TASK STATEMENT | Your reply should hold every record exactly as given, with no pictures in it.

DATA SECTION |
BEGIN

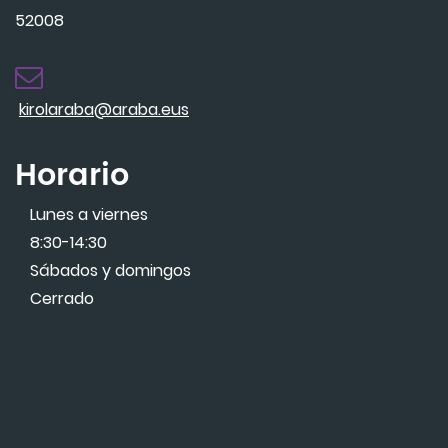
52008
kirolaraba@araba.eus
Horario
Lunes a viernes
8:30-14:30
Sábados y domingos
Cerrado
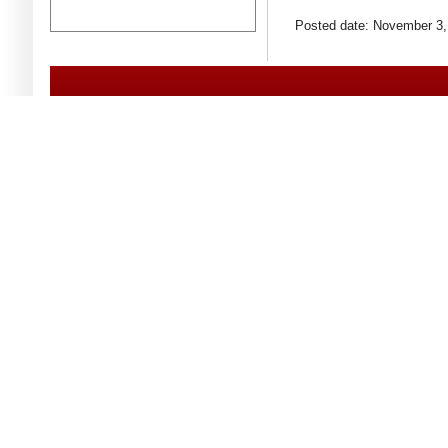
Posted date: November 3,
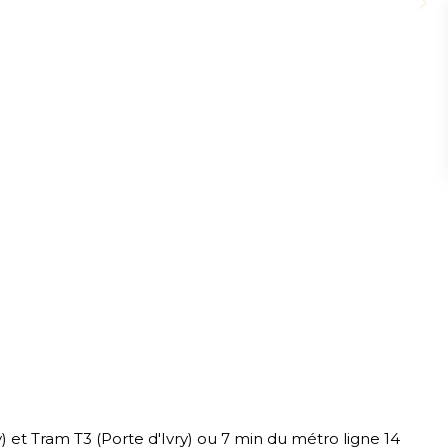
) et Tram T3 (Porte d'Ivry) ou 7 min du métro ligne 14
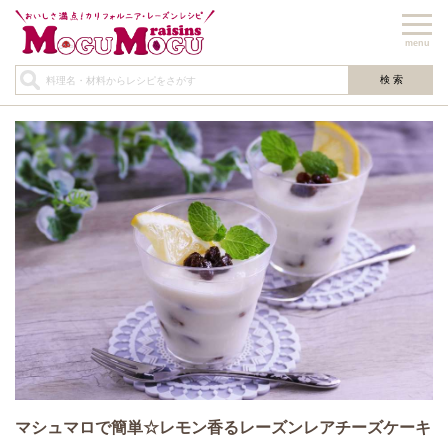
menu
マシュマロで簡単☆レモン香るレーズンレアチーズケーキ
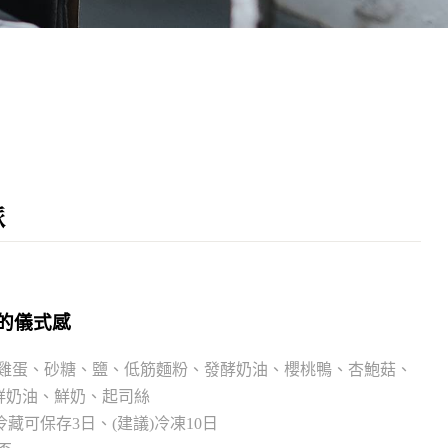
派
的儀式感
鮮雞蛋、砂糖、鹽
、
低筋麵粉、發酵奶油、櫻桃鴨
、
杏鮑菇、
鮮奶油、鮮奶、起司絲
封冷藏可保存3日、(建議)冷凍10日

END

RESPONSE |
52008
kirolaraba@araba.eus
Horario
Lunes a viernes
8:30-14:30
Sábados y domingos
Cerrado
Posted date: November 3,
) et Tram T3 (Porte d'Ivry) ou 7 min du métro ligne 14
menu
マシュマロで簡単☆レモン香るレーズンレアチーズケーキ
派
的儀式感
鮮雞蛋、砂糖、鹽
、
低筋麵粉、發酵奶油、櫻桃鴨
、
杏鮑菇、
鮮奶油、鮮奶、起司絲
封冷藏可保存3日、(建議)冷凍10日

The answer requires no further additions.